From: Zach Laine (whatwasthataddress_at_[hidden])
Date: 2019-08-23 19:58:38
On Fri, Aug 23, 2019 at 2:12 PM Andrey Semashev via Boost <
> On 8/23/19 6:39 PM, Zach Laine via Boost wrote:
> > Even if I could do something to make allocator-aware containers easier to
> > write, I would not, simply because the whole point of making
> > container_interface is to make container authoring straightforward. If
> > multiple allocation strategies are actually important, write multiple
> > containers, each with the different strategy. The allocation scheme you
> > use is an inherent part of the class's invariant maintenance, despite
> > the standard library would have you think.
> Container properties, like element contiguity, list and complexity of
> operations, etc., and memory allocator are conceptually distinct.
> Implementing a container over a non-customizable allocator is viable as
> long as the allocator fits your use case.

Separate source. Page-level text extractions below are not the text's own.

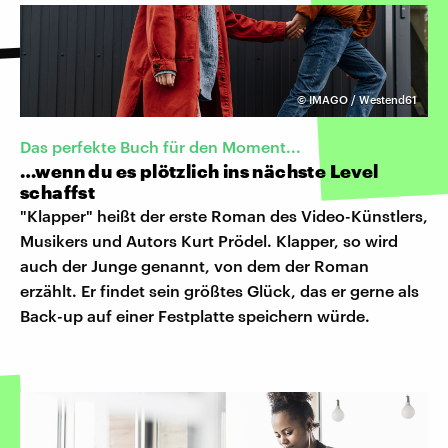
©
IMAGO / Westend61
Das perfekte Buch für den Moment...
…wenn du es plötzlich ins nächste Level
schaffst
"Klapper" heißt der erste Roman des Video-Künstlers,
Musikers und Autors Kurt Prödel. Klapper, so wird
auch der Junge genannt, von dem der Roman
erzählt. Er findet sein größtes Glück, das er gerne als
Back-up auf einer Festplatte speichern würde.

Which is unlikely to be the
> case when the container is part of a public generic library, such as
> Furthermore, asking people to reimplement the container just to change
> the allocator is simply unreasonable. Implementation complexity of a
> container is often higher than that of an allocator, given that it often
> comes down to one of the function families like
> malloc/aligned_alloc/free. Even if it doesn't, an allocator should not
> be part of the container implementation anyway.
> Standard containers may be unnecessarilly complicated by the current
> allocator handling convention, but conceptually, that the container and
> the allocator are separate, is the right design choice.
As I stated previously, this discussion is thoroughly moot. I cannot do
anything in a CRTP base class like container_interface to help those who
want to create allocator-aware containers.
Your feelings about the allocator abstraction -- and mine as well -- are
irrelevant to any discussion of stl_interfaces. If you care enough about
this debate to start another thread, I'll follow you there.